Update: More here, from Michael Calderone.
In addition to anonymous officials making allegations against Hastings, criticism has come from another reporter who’s spent considerable time on the front lines: CBS chief foreign correspondent Lara Logan. Logan, yesterday on CNN’s “Reliable Sources,” suggested—based on her assumptions, not with any actual evidence—that Hastings must have acted unethically in publishing some caustic quotes from McChrystal and his aides aimed at the civilian leadership, including President Obama.Read the whole thing.
“It's hard to know—Michael Hastings, if you believe him, says that there were no ground rules laid out,” Logan said. "And, I mean, that just doesn't really make a lot of sense to me, because if you look at the people around General McChrystal, if you look at his history, he was the Joint Special Operations commander. He has a history of not interacting with the media at all. “ (The Economist reported otherwise on Friday, noting that McChrystal regularly spoke to the press and did so with notable candor).

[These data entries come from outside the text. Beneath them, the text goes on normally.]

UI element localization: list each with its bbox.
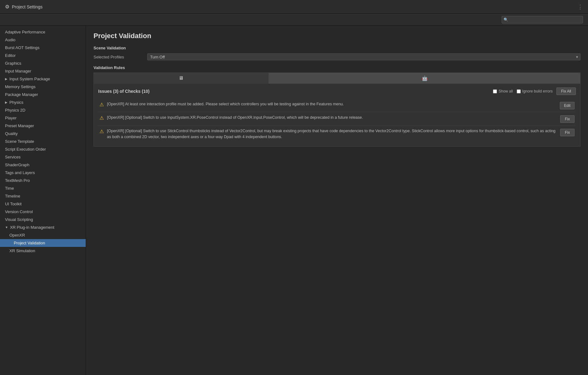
- warning-icon: ⚠: [99, 115, 104, 121]
- sidebar-item-label: Tags and Layers: [5, 170, 35, 175]
- page-title: Project Validation: [94, 32, 580, 40]
- sidebar-item-quality[interactable]: Quality: [0, 130, 86, 138]
- sidebar-item-label: Services: [5, 155, 21, 159]
- sidebar-item-preset-manager[interactable]: Preset Manager: [0, 122, 86, 130]
- sidebar-item-label: Input System Package: [9, 77, 50, 81]
- issue-row: ⚠[OpenXR] At least one interaction profi…: [98, 99, 576, 112]
- issues-title: Issues (3) of Checks (10): [98, 89, 489, 94]
- sidebar-item-player[interactable]: Player: [0, 114, 86, 122]
- sidebar-item-label: ShaderGraph: [5, 162, 29, 167]
- issue-text: [OpenXR] [Optional] Switch to use InputS…: [107, 115, 557, 121]
- tab-desktop[interactable]: 🖥: [94, 72, 269, 84]
- sidebar-item-label: Memory Settings: [5, 84, 36, 89]
- searchbar: 🔍: [0, 14, 588, 26]
- sidebar-item-services[interactable]: Services: [0, 153, 86, 161]
- platform-tabs: 🖥🤖: [94, 72, 580, 84]
- sidebar-item-label: Quality: [5, 131, 18, 136]
- window-title: Project Settings: [12, 4, 43, 9]
- sidebar-item-label: Time: [5, 186, 14, 191]
- sidebar-item-label: Input Manager: [5, 69, 31, 73]
- scene-validation-label: Scene Validation: [94, 46, 580, 50]
- fix-all-button[interactable]: Fix All: [556, 88, 576, 95]
- sidebar-item-openxr[interactable]: OpenXR: [0, 231, 86, 239]
- main-layout: Adaptive PerformanceAudioBurst AOT Setti…: [0, 26, 588, 375]
- sidebar-item-input-system-package[interactable]: ▶Input System Package: [0, 75, 86, 83]
- show-all-checkbox[interactable]: [493, 89, 497, 93]
- sidebar-item-xr-plug-in-management[interactable]: ▼XR Plug-in Management: [0, 223, 86, 231]
- show-all-label: Show all: [499, 89, 513, 93]
- gear-icon: ⚙: [5, 4, 9, 10]
- sidebar-item-label: Physics: [9, 100, 23, 105]
- triangle-icon: ▶: [5, 101, 8, 104]
- sidebar-item-label: XR Simulation: [9, 248, 35, 253]
- sidebar-item-package-manager[interactable]: Package Manager: [0, 91, 86, 98]
- sidebar-item-input-manager[interactable]: Input Manager: [0, 67, 86, 75]
- issues-panel: Issues (3) of Checks (10) Show all Ignor…: [94, 84, 580, 147]
- sidebar-item-label: Graphics: [5, 61, 21, 66]
- titlebar: ⚙ Project Settings ⋮: [0, 0, 588, 14]
- sidebar-item-label: Physics 2D: [5, 108, 25, 112]
- sidebar-item-physics-2d[interactable]: Physics 2D: [0, 106, 86, 114]
- selected-profiles-dropdown[interactable]: Turn OffOption 1Option 2: [147, 53, 580, 60]
- ignore-build-errors-wrap: Ignore build errors: [517, 89, 553, 93]
- search-input-wrap: 🔍: [502, 16, 583, 23]
- sidebar-item-xr-simulation[interactable]: XR Simulation: [0, 247, 86, 255]
- sidebar-item-audio[interactable]: Audio: [0, 36, 86, 44]
- sidebar-item-label: Script Execution Order: [5, 147, 46, 152]
- warning-icon: ⚠: [99, 102, 104, 108]
- triangle-icon: ▶: [5, 77, 8, 81]
- sidebar-item-project-validation[interactable]: Project Validation: [0, 239, 86, 247]
- sidebar-item-textmesh-pro[interactable]: TextMesh Pro: [0, 177, 86, 184]
- edit-button[interactable]: Edit: [560, 102, 575, 109]
- selected-profiles-label: Selected Profiles: [94, 55, 144, 59]
- sidebar-item-label: OpenXR: [9, 233, 25, 238]
- content-area: Project Validation Scene Validation Sele…: [86, 26, 588, 375]
- sidebar-item-label: TextMesh Pro: [5, 178, 30, 183]
- sidebar-item-shader-graph[interactable]: ShaderGraph: [0, 161, 86, 169]
- sidebar-item-editor[interactable]: Editor: [0, 52, 86, 59]
- search-input[interactable]: [502, 16, 583, 23]
- selected-profiles-dropdown-wrap: Turn OffOption 1Option 2 ▼: [147, 53, 580, 60]
- sidebar-item-graphics[interactable]: Graphics: [0, 59, 86, 67]
- sidebar-item-label: Timeline: [5, 194, 20, 198]
- titlebar-left: ⚙ Project Settings: [5, 4, 43, 10]
- issue-text: [OpenXR] At least one interaction profil…: [107, 101, 557, 107]
- sidebar-item-label: Burst AOT Settings: [5, 45, 39, 50]
- ignore-build-errors-label: Ignore build errors: [522, 89, 553, 93]
- issue-text: [OpenXR] [Optional] Switch to use StickC…: [107, 128, 557, 140]
- sidebar-item-visual-scripting[interactable]: Visual Scripting: [0, 216, 86, 223]
- sidebar-item-burst-aot-settings[interactable]: Burst AOT Settings: [0, 44, 86, 52]
- sidebar-item-ui-toolkit[interactable]: UI Toolkit: [0, 200, 86, 208]
- sidebar-item-physics[interactable]: ▶Physics: [0, 98, 86, 106]
- sidebar-item-tags-and-layers[interactable]: Tags and Layers: [0, 169, 86, 177]
- sidebar-item-label: Preset Manager: [5, 123, 34, 128]
- sidebar-item-version-control[interactable]: Version Control: [0, 208, 86, 216]
- sidebar-item-label: Package Manager: [5, 92, 38, 97]
- sidebar-item-label: XR Plug-in Management: [10, 225, 54, 230]
- issue-row: ⚠[OpenXR] [Optional] Switch to use Input…: [98, 112, 576, 126]
- validation-rules-label: Validation Rules: [94, 65, 580, 70]
- tab-android[interactable]: 🤖: [269, 72, 580, 84]
- sidebar-item-label: Player: [5, 116, 17, 120]
- sidebar-item-label: Adaptive Performance: [5, 30, 45, 34]
- ignore-build-errors-checkbox[interactable]: [517, 89, 521, 93]
- sidebar-item-scene-template[interactable]: Scene Template: [0, 138, 86, 145]
- issues-header: Issues (3) of Checks (10) Show all Ignor…: [98, 88, 576, 95]
- fix-button[interactable]: Fix: [560, 129, 575, 136]
- sidebar-item-label: Version Control: [5, 209, 33, 214]
- sidebar-item-memory-settings[interactable]: Memory Settings: [0, 83, 86, 91]
- issues-list: ⚠[OpenXR] At least one interaction profi…: [98, 99, 576, 142]
- sidebar-item-adaptive-performance[interactable]: Adaptive Performance: [0, 28, 86, 36]
- sidebar-item-script-execution-order[interactable]: Script Execution Order: [0, 145, 86, 153]
- sidebar-item-label: Audio: [5, 38, 15, 42]
- warning-icon: ⚠: [99, 128, 104, 134]
- selected-profiles-row: Selected Profiles Turn OffOption 1Option…: [94, 53, 580, 60]
- sidebar-item-label: Scene Template: [5, 139, 34, 144]
- sidebar-item-timeline[interactable]: Timeline: [0, 192, 86, 200]
- show-all-wrap: Show all: [493, 89, 513, 93]
- sidebar-item-time[interactable]: Time: [0, 184, 86, 192]
- fix-button[interactable]: Fix: [560, 115, 575, 123]
- triangle-icon: ▼: [5, 226, 8, 229]
- sidebar-item-label: Project Validation: [14, 241, 45, 245]
- menu-icon[interactable]: ⋮: [577, 3, 583, 10]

Update: Logan gets Taibbi'd.
...when I read this diatribe from Logan, I felt like I'd known Hastings my whole life. Because brother, I have been there, when some would-be "reputable" journalist who's just been severely ass-whipped by a relative no-name freelancer on an enormous story fights back by going on television and, without any evidence at all, accusing the guy who beat him of cheating. That's happened to me so often, I've come to expect it. If there's a lower form of life on the planet earth than a "reputable" journalist protecting his territory, I haven't seen it.Update: Glenn Greenwald gets ticked.
Logan sounds like the most devoted member of McChrystal's P.R. staff or even his family: so furious is she that Hastings would publish an article that reflected negatively on this Fine, Great Man (whom she supposedly covers) -- so devoted is she to the interests of this military official -- that, at one point, she drops the neutral journalist mask and shows her Bill Kristol face, and actually spat: "Michael Hastings has never served his country the way McChrystal has."Is it just me, or does that line remind anyone else of Heinlein's Starship Troopers take on civilians as people with their shirttails out and nothing on their minds?